> Requirement: The part below that opens with the line containing "10 anos do projeto" and closes with the line containing "Epson TM-U200" should be copied exactly, minus any pictures.

Working data below:

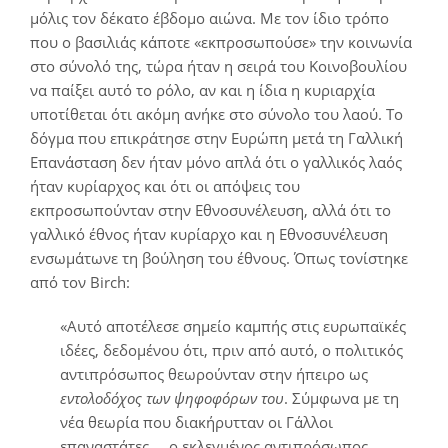
μόλις τον δέκατο έβδομο αιώνα. Με τον ίδιο τρόπο
που ο βασιλιάς κάποτε «εκπροσωπούσε» την κοινωνία
στο σύνολό της, τώρα ήταν η σειρά του Κοινοβουλίου
να παίξει αυτό το ρόλο, αν και η ίδια η κυριαρχία
υποτίθεται ότι ακόμη ανήκε στο σύνολο του λαού. Το
δόγμα που επικράτησε στην Ευρώπη μετά τη Γαλλική
Επανάσταση δεν ήταν μόνο απλά ότι ο γαλλικός λαός
ήταν κυρίαρχος και ότι οι απόψεις του
εκπροσωπούνταν στην Εθνοσυνέλευση, αλλά ότι το
γαλλικό έθνος ήταν κυρίαρχο και η Εθνοσυνέλευση
ενσωμάτωνε τη βούληση του έθνους. Όπως τονίστηκε
από τον Birch:
«Αυτό αποτέλεσε σημείο καμπής στις ευρωπαϊκές
ιδέες, δεδομένου ότι, πριν από αυτό, ο πολιτικός
αντιπρόσωπος θεωρούνταν στην ήπειρο ως
εντολοδόχος των ψηφοφόρων του
. Σύμφωνα με τη
νέα θεωρία που διακήρυτταν οι Γάλλοι
επαναστάτες … ο εκλεγμένος αντιπρόσωπος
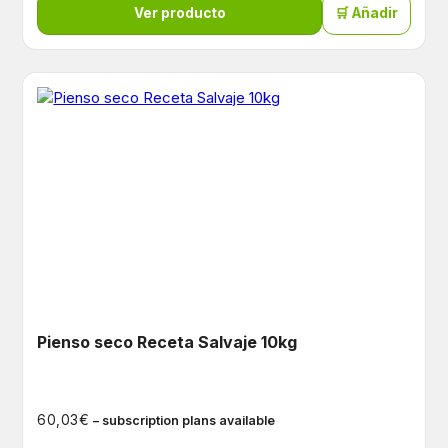
Ver producto
🛒 Añadir
Pienso seco Receta Salvaje 10kg
€
60,03
– subscription plans available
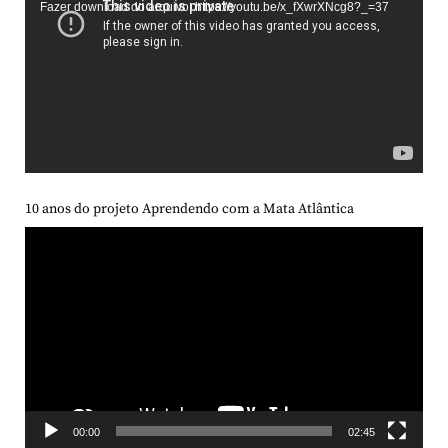
Fazer download do arquivo: https://youtu.be/x_fXwrXNcg8?_=37
vídeo
10 anos do projeto Aprendendo com a Mata Atlântica
Tocador
de
vídeo
00:00
02:45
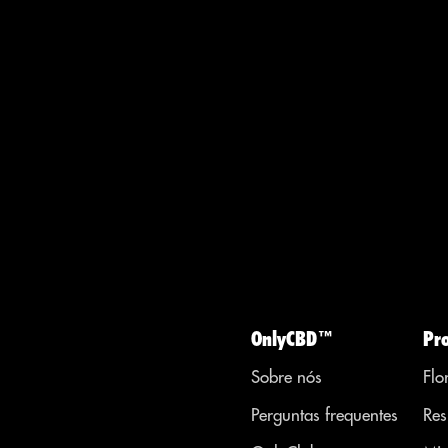
OnlyCBD™
Pr
Sobre nós
Flo
Perguntas frequentes
Res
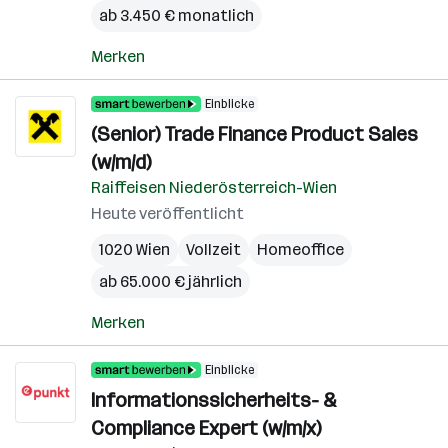
ab 3.450 € monatlich
Merken
Einblicke
(Senior) Trade Finance Product Sales
(w/m/d)
Raiffeisen Niederösterreich-Wien
Heute veröffentlicht
1020 Wien
Vollzeit
Homeoffice
ab 65.000 € jährlich
Merken
Einblicke
Informationssicherheits- &
Compliance Expert (w/m/x)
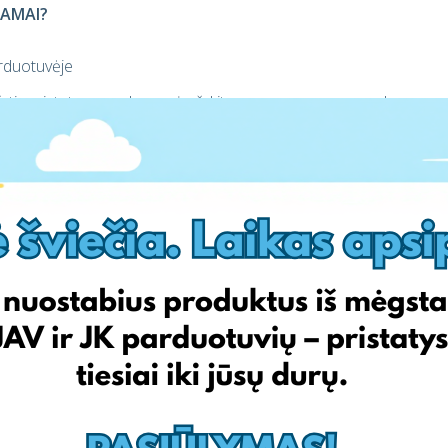
KAMAI?
arduotuvėje
yti pristatymo adresą, įrašykite ne savo namų adresą, o
sti savo EshopWedrop paskyroje.
Pavyzdžiui, jei perkate Anglijos
 užsakymą gaukite nemokamai*!
nio pasiūlymu: pirmas Juodojo penktadienio pristatymas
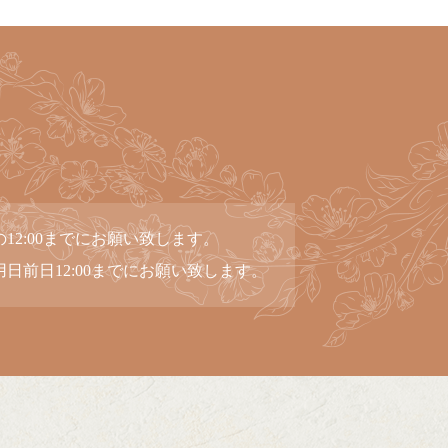
12:00までにお願い致します。
日前日12:00までにお願い致します。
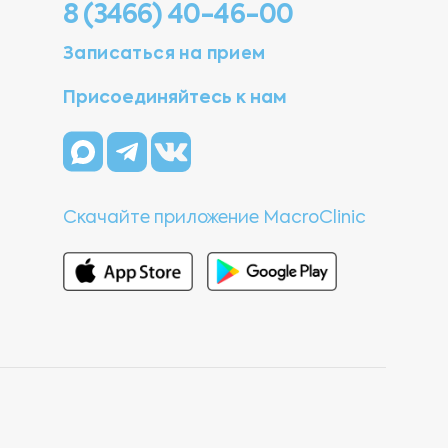
8 (3466) 40-46-00
Записаться на прием
Присоединяйтесь к нам
Скачайте приложение MacroClinic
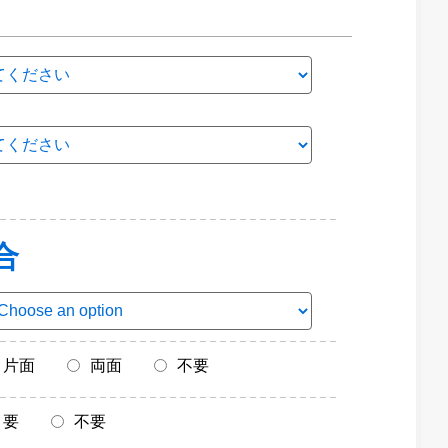
合
片面
両面
不要
要
不要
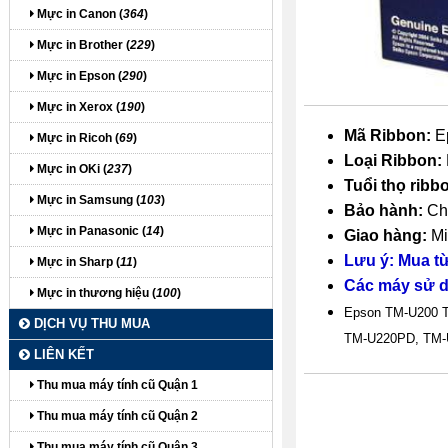
Mực in Canon (
364
)
Mực in Brother (
229
)
Mực in Epson (
290
)
Mực in Xerox (
190
)
Mã Ribbon:
Ep
Mực in Ricoh (
69
)
Loại Ribbon:
Mực in OKi (
237
)
Tuổi thọ ribb
Mực in Samsung (
103
)
Bảo hành:
Ch
Mực in Panasonic (
14
)
Giao hàng:
Mi
Lưu ý: Mua từ
Mực in Sharp (
11
)
Các máy sử 
Mực in thương hiệu (
100
)
Epson TM-U200 
DỊCH VỤ THU MUA
TM-U220PD, TM-U
LIÊN KẾT
Thu mua máy tính cũ Quận 1
Thu mua máy tính cũ Quận 2
Thu mua máy tính cũ Quận 3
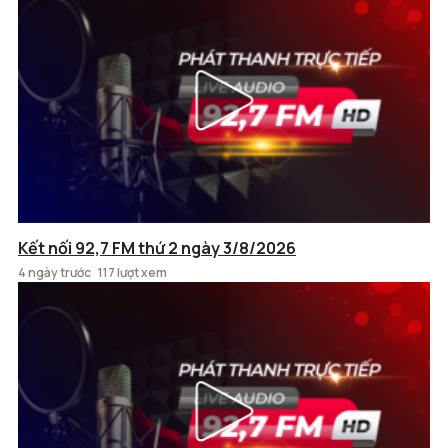
Kết nối 92,7 FM thứ 2 ngày 3/8/2026
4 ngày trước
117 lượt xem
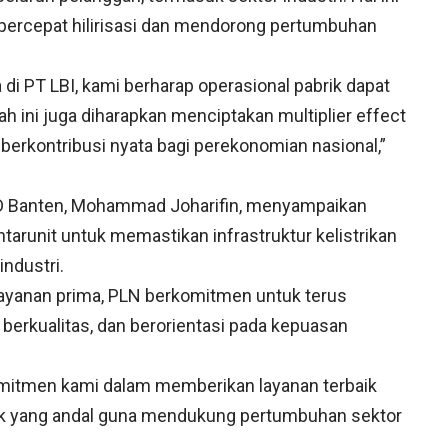
ercepat hilirisasi dan mendorong pertumbuhan
 PT LBI, kami berharap operasional pabrik dapat
kah ini juga diharapkan menciptakan multiplier effect
berkontribusi nyata bagi perekonomian nasional,”
ID Banten, Mohammad Joharifin, menyampaikan
arunit untuk memastikan infrastruktur kelistrikan
ndustri.
ayanan prima, PLN berkomitmen untuk terus
 berkualitas, dan berorientasi pada kepuasan
omitmen kami dalam memberikan layanan terbaik
trik yang andal guna mendukung pertumbuhan sektor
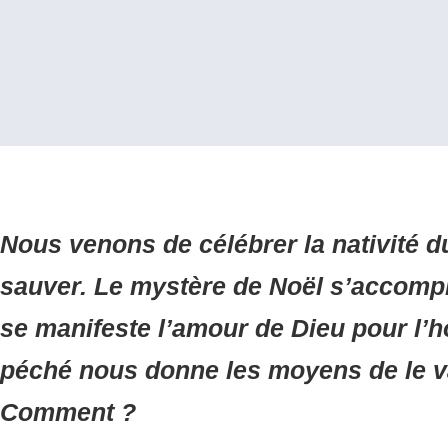
Nous venons de célébrer la nativité 
sauver. Le mystère de Noël s’accompl
se manifeste l’amour de Dieu pour l’
péché nous donne les moyens de le va
Comment ?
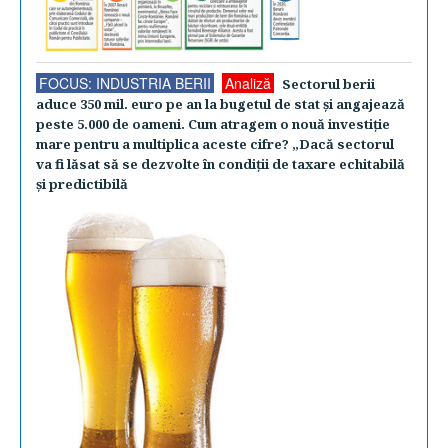
FOCUS: INDUSTRIA BERII
Analiză
Sectorul berii
aduce 350 mil. euro pe an la bugetul de stat şi angajează
peste 5.000 de oameni. Cum atragem o nouă investiţie
mare pentru a multiplica aceste cifre? „Dacă sectorul
va fi lăsat să se dezvolte în condiţii de taxare echitabilă
şi predictibilă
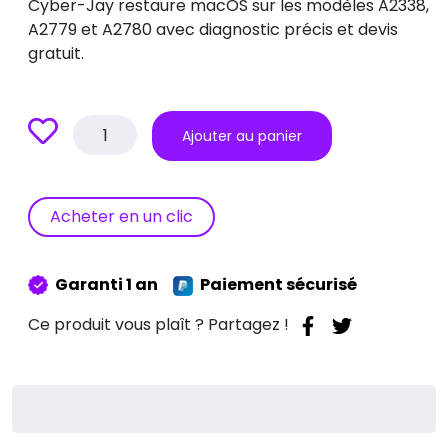
Cyber-Jay restaure macOS sur les modèles A2338,
A2779 et A2780 avec diagnostic précis et devis
gratuit.
quantité
Ajouter au panier
de
Restauration
système
MacBook
Acheter en un clic
Pro
M2
A2338
Garanti 1 an
Paiement sécurisé
A2779
A2780
Ce produit vous plaît ? Partagez !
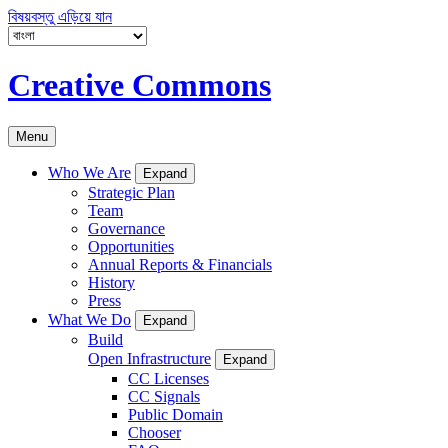
বিষয়বস্তু এড়িয়ে যান
Creative Commons
Menu
Who We Are
Expand
Strategic Plan
Team
Governance
Opportunities
Annual Reports & Financials
History
Press
What We Do
Expand
Build
Open Infrastructure
Expand
CC Licenses
CC Signals
Public Domain
Chooser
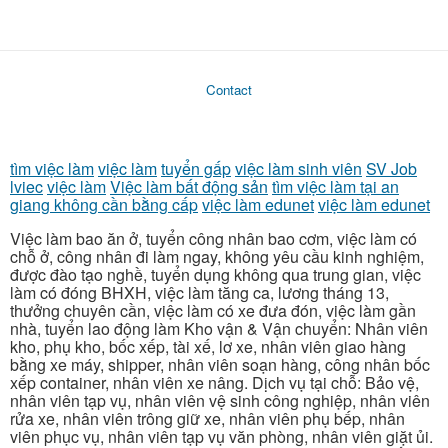
Contact
tìm việc làm
việc làm
tuyển gấp
việc làm sinh viên
SV Job
lviec
việc làm
Việc làm bất động sản
tìm việc làm tại an
giang không cần bằng cấp
việc làm edunet
việc làm edunet
Việc làm bao ăn ở, tuyển công nhân bao cơm, việc làm có
chỗ ở, công nhân đi làm ngay, không yêu cầu kinh nghiệm,
được đào tạo nghề, tuyển dụng không qua trung gian, việc
làm có đóng BHXH, việc làm tăng ca, lương tháng 13,
thưởng chuyên cần, việc làm có xe đưa đón, việc làm gần
nhà, tuyển lao động làm Kho vận & Vận chuyển: Nhân viên
kho, phụ kho, bốc xếp, tài xế, lơ xe, nhân viên giao hàng
bằng xe máy, shipper, nhân viên soạn hàng, công nhân bốc
xếp container, nhân viên xe nâng. Dịch vụ tại chỗ: Bảo vệ,
nhân viên tạp vụ, nhân viên vệ sinh công nghiệp, nhân viên
rửa xe, nhân viên trông giữ xe, nhân viên phụ bếp, nhân
viên phục vụ, nhân viên tạp vụ văn phòng, nhân viên giặt ủi.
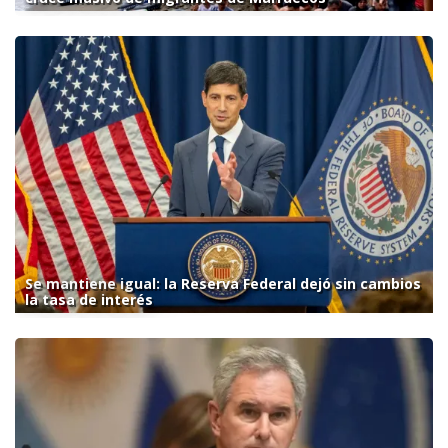
Se mantiene igual: la Reserva Federal dejó sin cambios
la tasa de interés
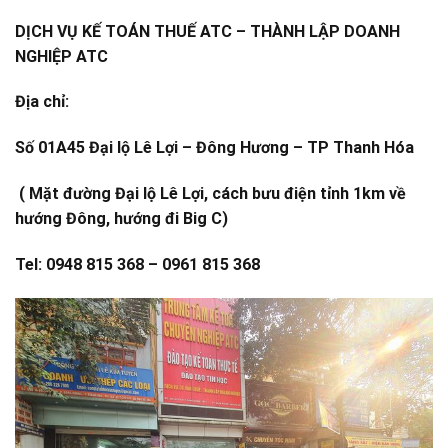
DỊCH VỤ KẾ TOÁN THUẾ ATC – THÀNH LẬP DOANH
NGHIỆP ATC
Địa chỉ:
Số 01A45 Đại lộ Lê Lợi – Đông Hương – TP Thanh Hóa
( Mặt đường Đại lộ Lê Lợi, cách bưu điện tỉnh 1km về
hướng Đông, hướng đi Big C)
Tel: 0948 815 368 – 0961 815 368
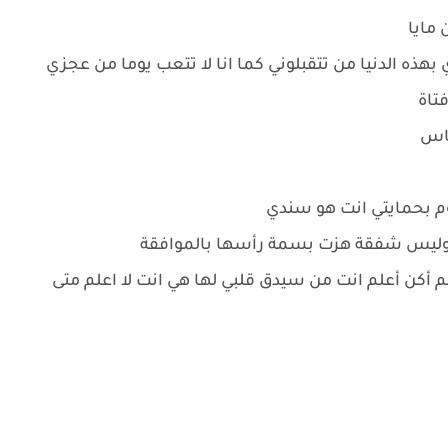
 مايا
 بهذه الدنيا من تتقبلوني كما انا لا تتعب يوما من عجزي
تاة
ناس
وم بحمايتي انت هو سندي
 وليس شفقة هزت بسمة رأسها بالموافقة
م أكن أعلم انت من سيدق قلبي لها هي انت لا اعلم متى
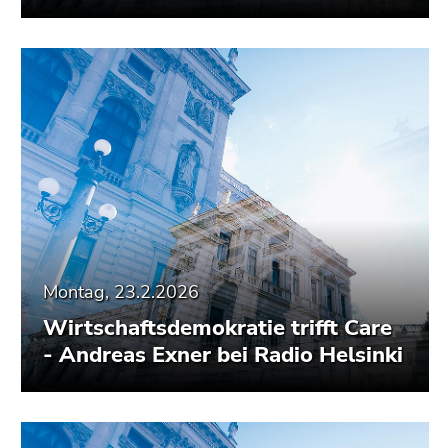
Montag, 23.2.2026
Wirtschaftsdemokratie trifft Care
- Andreas Exner bei Radio Helsinki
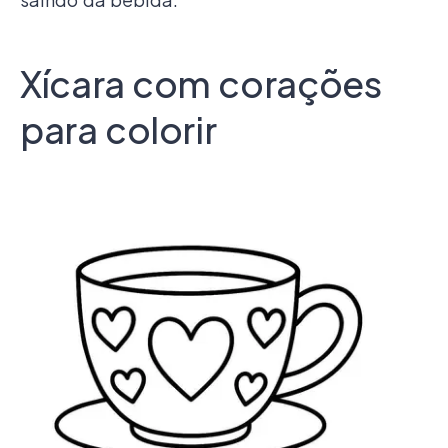
Xícara com corações
para colorir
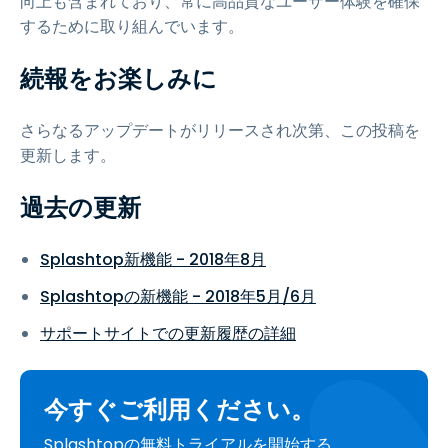
向上も含まれており、常に高品質なユーザー体験を確保
するために取り組んでいます。
続報をお楽しみに
さらなるアップデートがリリースされ次第、この投稿を
更新します。
過去の更新
Splashtop新機能 - 2018年8月
Splashtopの新機能 - 2018年5月/6月
サポートサイトでの更新履歴の詳細
今すぐご利用ください。
Splashtopの無料トライアルを開始する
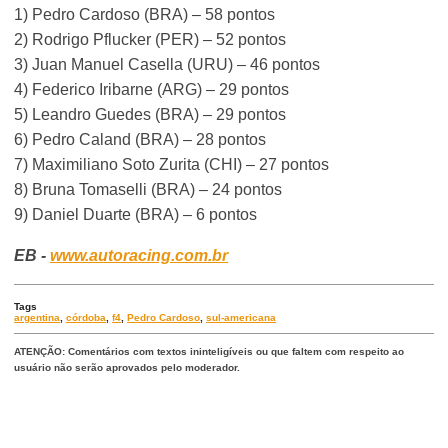
1) Pedro Cardoso (BRA) – 58 pontos
2) Rodrigo Pflucker (PER) – 52 pontos
3) Juan Manuel Casella (URU) – 46 pontos
4) Federico Iribarne (ARG) – 29 pontos
5) Leandro Guedes (BRA) – 29 pontos
6) Pedro Caland (BRA) – 28 pontos
7) Maximiliano Soto Zurita (CHI) – 27 pontos
8) Bruna Tomaselli (BRA) – 24 pontos
9) Daniel Duarte (BRA) – 6 pontos
EB -
www.autoracing.com.br
Tags
argentina
,
córdoba
,
f4
,
Pedro Cardoso
,
sul-americana
ATENÇÃO: Comentários com textos ininteligíveis ou que faltem com respeito ao
usuário não serão aprovados pelo moderador.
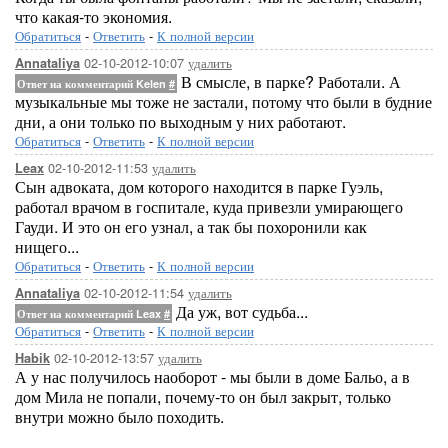
что какая-то экономия.
Обратиться
-
Ответить
-
К полной версии
02-10-2012-10:07
удалить
Annataliya
В смысле, в парке? Работали. А
Ответ на комментарий Kelen
#
музыкальные мы тоже не застали, потому что были в будние
дни, а они только по выходным у них работают.
Обратиться
-
Ответить
-
К полной версии
02-10-2012-11:53
удалить
Leax
Сын адвоката, дом которого находится в парке Гуэль,
работал врачом в госпитале, куда привезли умирающего
Гауди. И это он его узнал, а так бы похоронили как
нищего...
Обратиться
-
Ответить
-
К полной версии
02-10-2012-11:54
удалить
Annataliya
Да уж, вот судьба...
Ответ на комментарий Leax
#
Обратиться
-
Ответить
-
К полной версии
02-10-2012-13:57
удалить
Habik
А у нас получилось наоборот - мы были в доме Бальо, а в
дом Мила не попали, почему-то он был закрыт, только
внутри можно было походить.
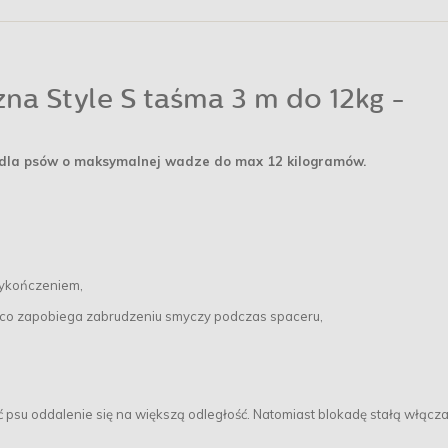
a Style S taśma 3 m do 12kg -
 dla psów o maksymalnej wadze do max 12 kilogramów.
ykończeniem,
c, co zapobiega zabrudzeniu smyczy podczas spaceru,
ć psu oddalenie się na większą odległość. Natomiast blokadę stałą włącz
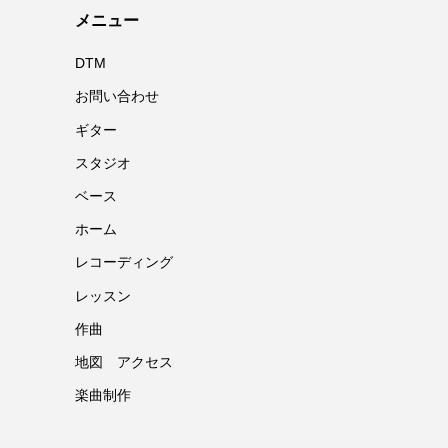
メニュー
DTM
お問い合わせ
ギター
スタジオ
ベース
ホーム
レコーディング
レッスン
作曲
地図 アクセス
楽曲制作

End of Working data.

> Exercise result:
10 anos do projeto Aprendendo com a Mata Atlântica
Tocador
de
vídeo
00:00
02:45
OnlyCBD™
Pr
Sobre nós
Flo
Perguntas frequentes
Res
ab 3.450 € monatlich
Merken
Einblicke
(Senior) Trade Finance Product Sales
(w/m/d)
Raiffeisen Niederösterreich-Wien
Heute veröffentlicht
1020 Wien
Vollzeit
Homeoffice
ab 65.000 € jährlich
Merken
Einblicke
Informationssicherheits- &
Compliance Expert (w/m/x)
KAMAI?
arduotuvėje
yti pristatymo adresą, įrašykite ne savo namų adresą, o
sti savo EshopWedrop paskyroje.
Pavyzdžiui, jei perkate Anglijos
 užsakymą gaukite nemokamai*!
nio pasiūlymu: pirmas Juodojo penktadienio pristatymas
12:00までにお願い致します。
日前日12:00までにお願い致します。
8 (3466) 40-46-00
Записаться на прием
Присоединяйтесь к нам
Скачайте приложение MacroClinic
合
片面
両面
不要
要
不要
Mực in Canon (
364
)
Mực in Brother (
229
)
Mực in Epson (
290
)
Mực in Xerox (
190
)
Mã Ribbon:
Ep
Mực in Ricoh (
69
)
Loại Ribbon:
Mực in OKi (
237
)
Tuổi thọ ribb
Mực in Samsung (
103
)
Bảo hành:
Ch
Mực in Panasonic (
14
)
Giao hàng:
Mi
Lưu ý: Mua từ
Mực in Sharp (
11
)
Các máy sử 
Mực in thương hiệu (
100
)
Epson TM-U200 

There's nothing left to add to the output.